There might in the present case, as it seems to me, also be significant difficulties in showing that Mr Pearce’s conduct in incorporating FGP and using it, after the expiry of the Option, for the purchase of Fort Gilkicker, necessarily had anything to do with the conduct of the management either of the LLP or of FGL. If the facts alleged in the Particulars of Claim are true, it may simply have amounted to a self-interested breach of a continuing fiduciary duty, having little to do with management at all, even though a management dispute was the casus belli.

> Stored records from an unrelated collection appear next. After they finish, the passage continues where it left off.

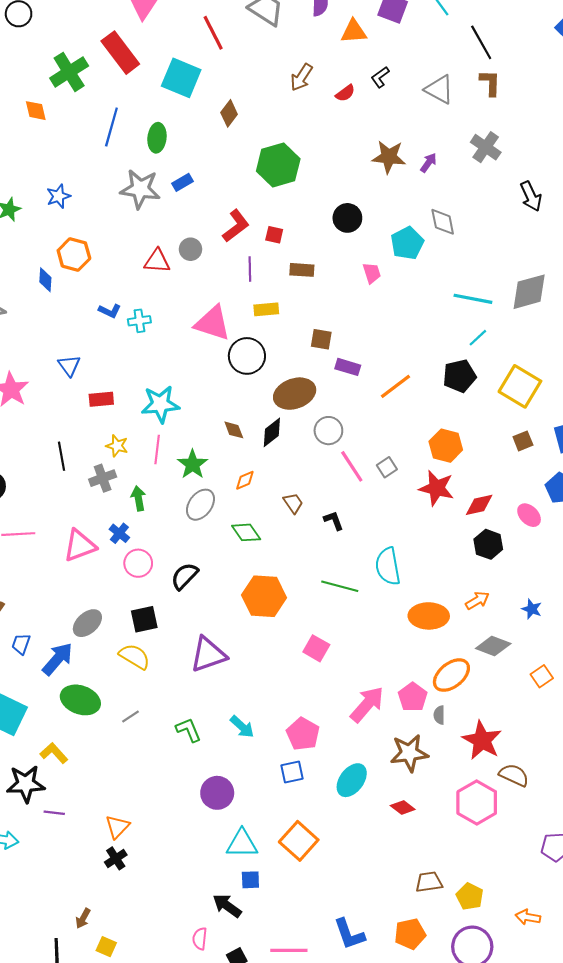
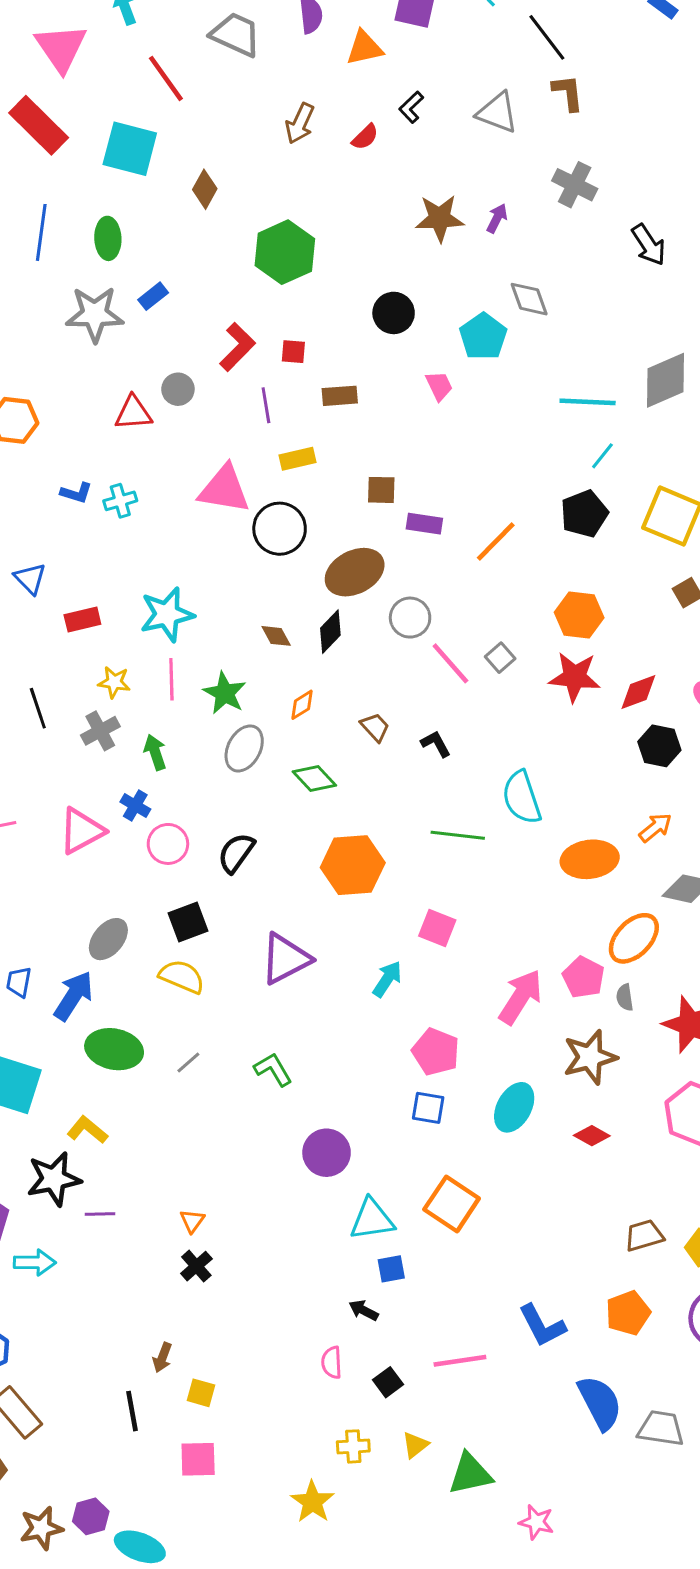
cyan arrow: (242, 727) -> (387, 979), moved, turned -90
blue square: (292, 772) -> (428, 1108), turned 30
orange triangle: (117, 827) -> (192, 1221), size x0.7
black arrow: (227, 906) -> (364, 1310), size x0.7

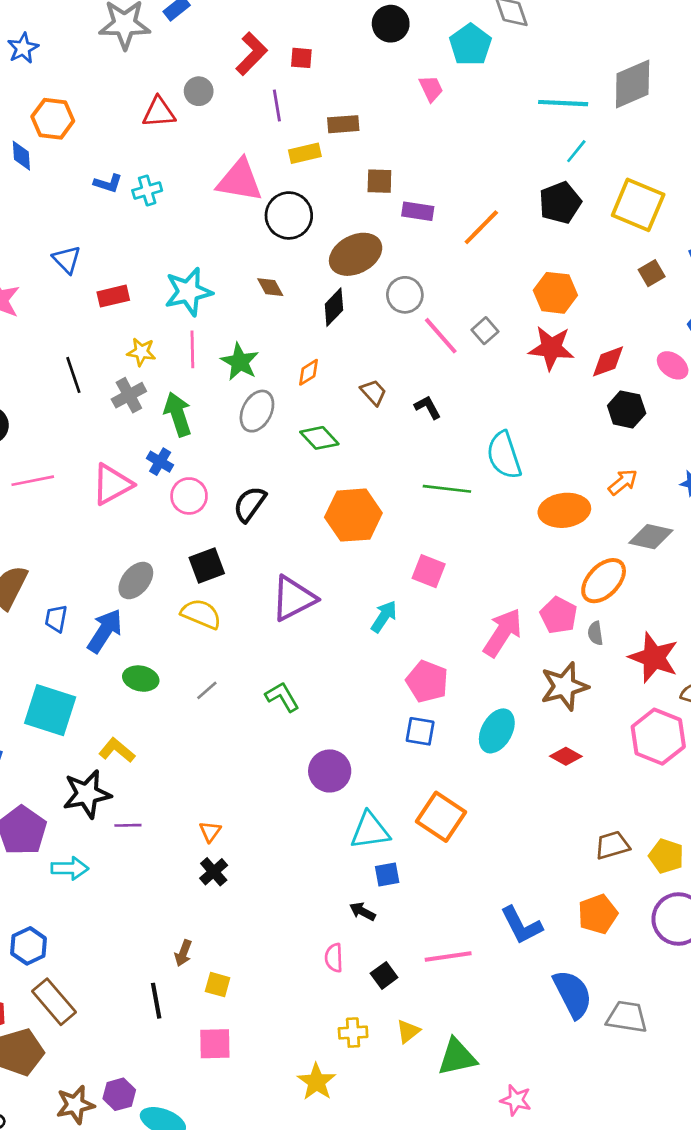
brown rectangle: (340, 396) -> (343, 124), moved
brown diamond: (276, 636) -> (270, 287), moved
green arrow: (155, 752) -> (178, 414), size x1.4
green ellipse: (114, 1049) -> (141, 679), size x0.7

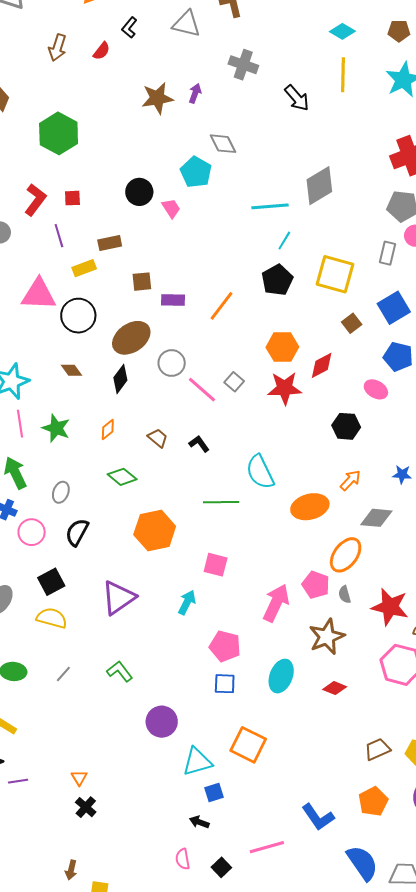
black circle: (391, 24) -> (139, 192), moved
red diamond: (608, 361) -> (322, 365), moved
gray ellipse: (257, 411) -> (61, 492), moved, size x0.7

Finally, Miss Smith submitted that, on the available evidence, and in particular in the light of Dr Frischmann’s continuing businesslike co-operation on the two other projects within the joint venture, the Court should conclude that no form of legal proceedings were at present necessary in relation to the Fort Gilkicker project, and leave the parties, as sensible and experienced businessmen, to resolve their differences by negotiation.
I agree entirely that businessmen should wherever possible be encouraged to settle their differences without recourse to court proceedings. Nonetheless it is well recognised that the ability of parties to a dispute to reach a just solution by negotiation, mediation or other forms of ADR depends to a large extent upon the ready and timely availability of a judicial resolution, including, where appropriate, interim remedies. In the present case the claimant’s need for interim relief has been met by temporary undertakings, but they have been as yet unable to resolve the underlying dispute about the Fort Gilkicker project.
In my judgment a refusal of permission to continue the multiple derivative action would be less likely to focus the parties upon the negotiation of a just solution to their dispute than would permission to continue, coupled with an order for a relatively short stay for mediation. The evidence (in particular of Mr Pearce) suggests that he expects shortly, or even by the time of the handing down of this judgment, to be in a position to pursue meaningful negotiations with Dr Frischmann. In my judgment the best means of maximising the prospect that those negotiations will bear fruit is for the Court to give permission for the continuation of this multiple derivative action, and then to stay proceedings for negotiation, as part of an order for case management if necessary to trial.
I will therefore grant permission for the claim to continue, and hear submissions as to appropriate directions, if they cannot be agreed.